In 1951, Meredith Corporation bought the WOW stations. In 1955, it dropped WOW's network affiliation with NBC Radio and agreed to switch to CBS Radio as part of a five-station deal covering TV and radio stations in three cities.

Meredith added an FM station in 1961 (now KEZO-FM). WOW became a Top 40 station in the early 1970s, where former Shindig! host Jimmy O'Neill worked for a time. The station switched to a country format in the early 1980s.

Meredith sold WOWT to Chronicle Publishing Company in 1975, but held on to the radio stations until selling to Great Empire Broadcasting in 1983. Journal Broadcast Group bought the radio stations in 1999. On November 22, 1999, the WOW call letters were dropped in favor of KOMJ with adoption of a new format of adult standards, branded as "Magic 590".

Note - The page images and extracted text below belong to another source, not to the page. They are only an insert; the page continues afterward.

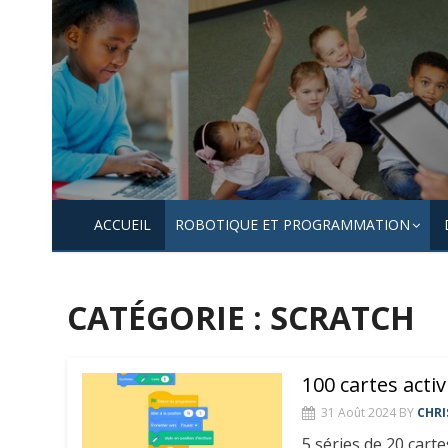
Skip
to
content
ACCUEIL
ROBOTIQUE ET PROGRAMMATION
CATÉGORIE :
SCRATCH
100 cartes acti
31 Août 2024
BY
CHRI
5 séries de 20 cart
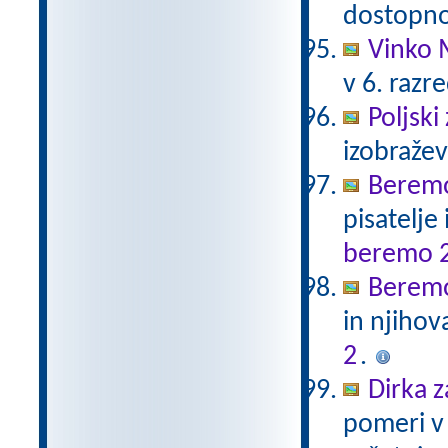
dostopno
Vinko 
v 6. razr
Poljski
izobraže
Beremo
pisatelje
beremo 
Beremo
in njihov
2
.
Dirka z
pomeri v 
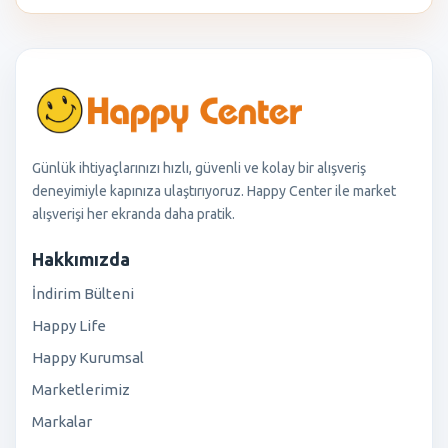
Günlük ihtiyaçlarınızı hızlı, güvenli ve kolay bir alışveriş
deneyimiyle kapınıza ulaştırıyoruz. Happy Center ile market
alışverişi her ekranda daha pratik.
Hakkımızda
İndirim Bülteni
Happy Life
Happy Kurumsal
Marketlerimiz
Markalar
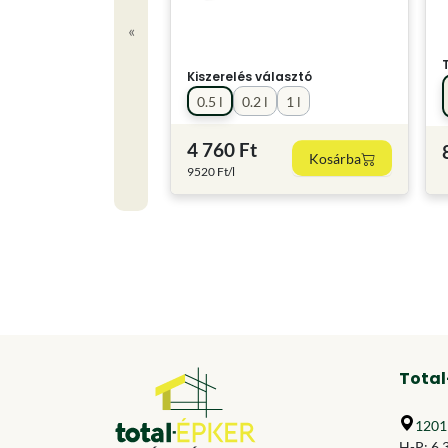
«
Kiszerelés választó
0.5 l
0.2 l
1 l
4 760 Ft
Kosárba
9520 Ft/l
Total
1201 
H-P: 6.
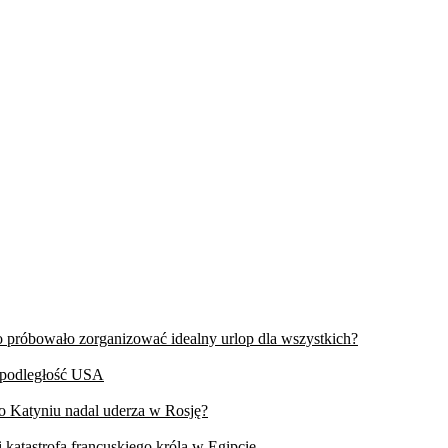
wo próbowało zorganizować idealny urlop dla wszystkich?
iepodległość USA
 o Katyniu nadal uderza w Rosję?
 katastrofa francuskiego króla w Egipcie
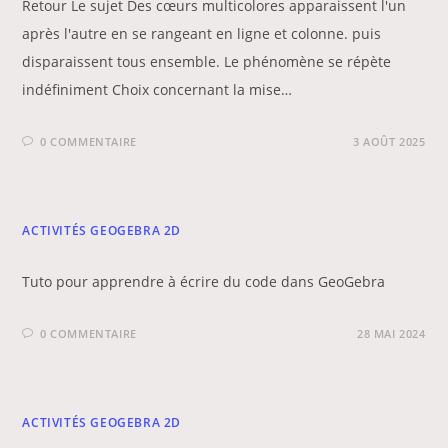
Retour Le sujet Des cœurs multicolores apparaissent l'un
après l'autre en se rangeant en ligne et colonne. puis
disparaissent tous ensemble. Le phénomène se répète
indéfiniment Choix concernant la mise…
0 COMMENTAIRE
3 AOÛT 2025
ACTIVITÉS GEOGEBRA 2D
Tuto pour apprendre à écrire du code dans GeoGebra
0 COMMENTAIRE
28 MAI 2024
ACTIVITÉS GEOGEBRA 2D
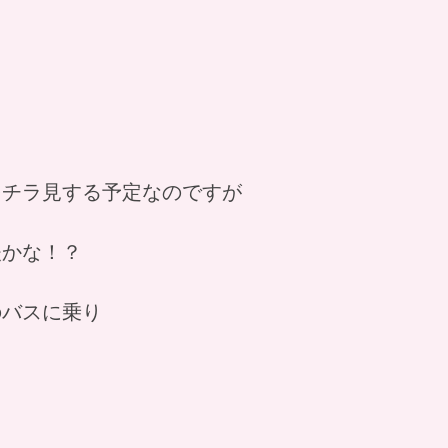
をチラ見する予定なのですが
夫かな！？
のバスに乗り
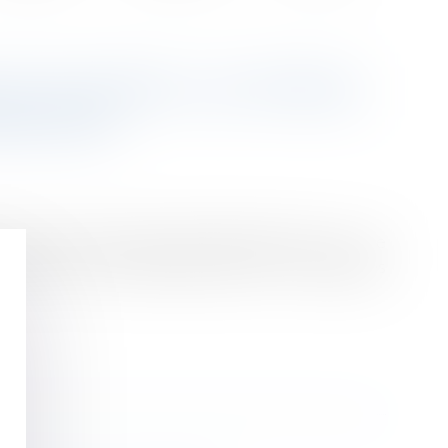
E VOS PRIX ! | LE PORTAIL
ANCIERS
 nouvelles dispositions[2] réglementaires sur « le
citer l’avis de l’administration sur les modalités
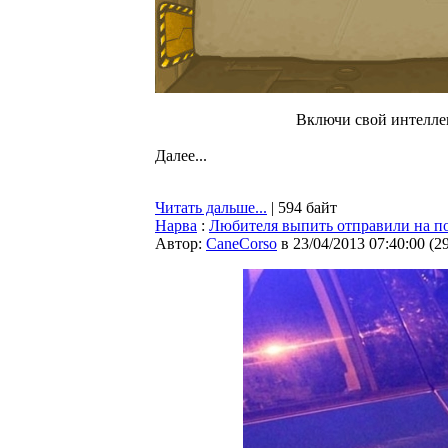
Включи свой интелле
Далее...
Читать дальше...
| 594 байт
Нарва
:
Любителя выпить отправили на по
Автор:
CaneCorso
в 23/04/2013 07:40:00
(
2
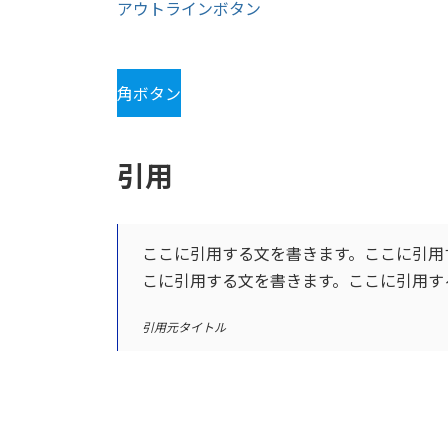
アウトラインボタン
角ボタン
引用
ここに引用する文を書きます。ここに引用
こに引用する文を書きます。ここに引用す
引用元タイトル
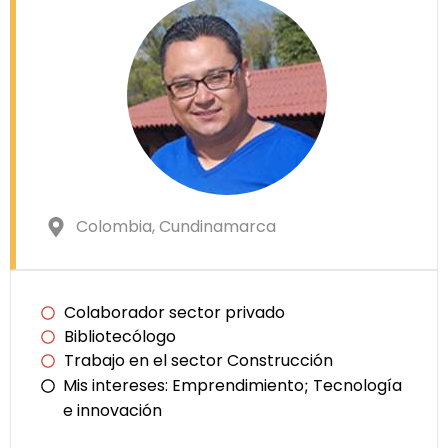
Colombia
, Cundinamarca
Colaborador sector privado
Bibliotecólogo
Trabajo en el sector Construcción
Mis intereses:
Emprendimiento
Tecnología
;
e innovación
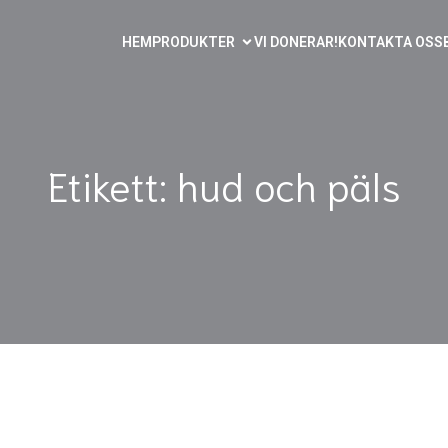
HEM
PRODUKTER
VI DONERAR!
KONTAKTA OSS
Etikett: hud och päls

On April 25, 2005, KOMJ and then-sister station KOSR (1490 AM) swapped formats, with KOMJ adopting the sports format (as "Big Sports 590") with new call letters KXSP, and 1490 adopting the standards format and KOMJ callsign.

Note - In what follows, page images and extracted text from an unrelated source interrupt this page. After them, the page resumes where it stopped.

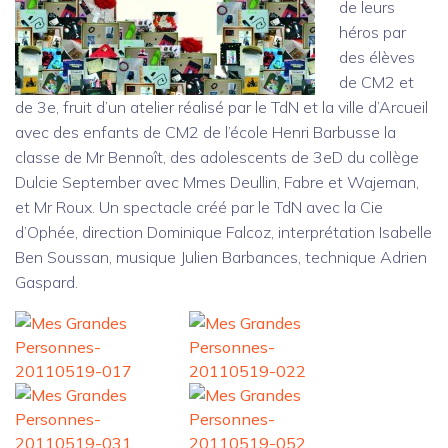
de leurs
héros par
des élèves
de CM2 et
de 3e, fruit d’un atelier réalisé par le TdN et la ville d’Arcueil
avec des enfants de CM2 de l’école Henri Barbusse la
classe de Mr Bennoît, des adolescents de 3eD du collège
Dulcie September avec Mmes Deullin, Fabre et Wajeman,
et Mr Roux. Un spectacle créé par le TdN avec la Cie
d’Ophée, direction Dominique Falcoz, interprétation Isabelle
Ben Soussan, musique Julien Barbances, technique Adrien
Gaspard.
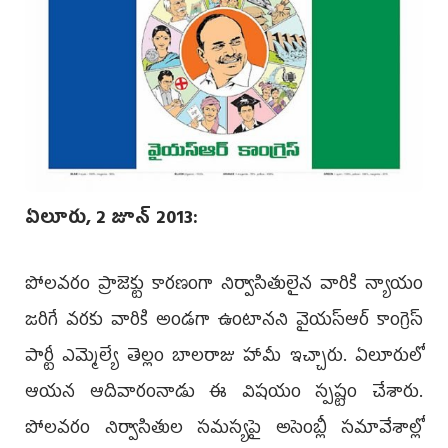
ఏలూరు, 2 జూన్‌ 2013:
పోలవరం ప్రాజెక్టు కారణంగా నిర్వాసితులైన వారికి న్యాయం
జరిగే వరకు వారికి అండగా ఉంటానని వైయస్‌ఆర్ కాంగ్రెస్
పార్టీ ఎమ్మెల్యే ‌తెల్లం బాలరాజు హామీ ఇచ్చారు. ఏలూరులో
ఆయన ఆదివారంనాడు ఈ విషయం స్పష్టం చేశారు.
పోలవరం నిర్వాసితుల సమస్యపై అసెంబ్లీ సమావేశాల్లో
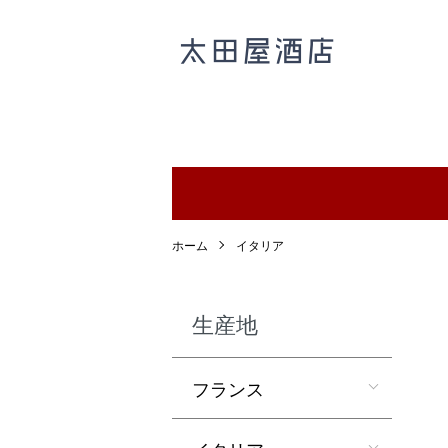
ホーム
イタリア
生産地
フランス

On February 1, 2011, KXSP swapped affiliations with KOZN (1620 AM); KOZN took the Fox Sports Radio affiliation, while KXSP took ESPN. With the affiliation swap, KXSP rebranded as "AM 590 ESPN Radio".

On August 23, 2012, KXSP began airing The Front Stretch Radio Show on Sunday mornings. Originally hosted by Michael Grey, Buddy Ray Jones and Andrew Kosiski, The Front Stretch covered local dirt track racing and NASCAR.

Journal Communications and the E. W. Scripps Company announced on July 30, 2014, that the two companies would merge to create a new broadcast company under the E. W. Scripps Company name that would own the two companies' broadcast properties, including KXSP. The transaction was completed in 2015.

On February 10, 2015, Journal Broadcast Group and the IMG Group announced they had signed a contract for Journal to be the broadcast partner for Nebraska Cornhuskers sports. Effective July 1, 2015, KXSP became the primary station for Nebraska Cornhuskers sports broadcasts, sharing flagship status with Lincoln's KLIN. Co-owned KEZO will simulcast football games, while KKCD will air any volleyball, women's basketball and baseball games that conflict with other athletic events. This ended a nine-decade association between the Huskers and KFAB, the state's most powerful radio station. However, school officials had long felt chagrin at KFAB's unwillingness to air all major sports, and wanted all games to air on a single, powerful station. KXSP's daytime broadcast range is almost as large as that of KFAB's. As mentioned above, this is due to the region's high groundwave conductivity; most 5,000-watt AM stations in the Midwest have daytime footprints comparable to those of full-power FM stations.

Scripps exited radio in 2018; the Omaha stations went to SummitMedia in a four-market, $47 million deal completed on November 1, 2018.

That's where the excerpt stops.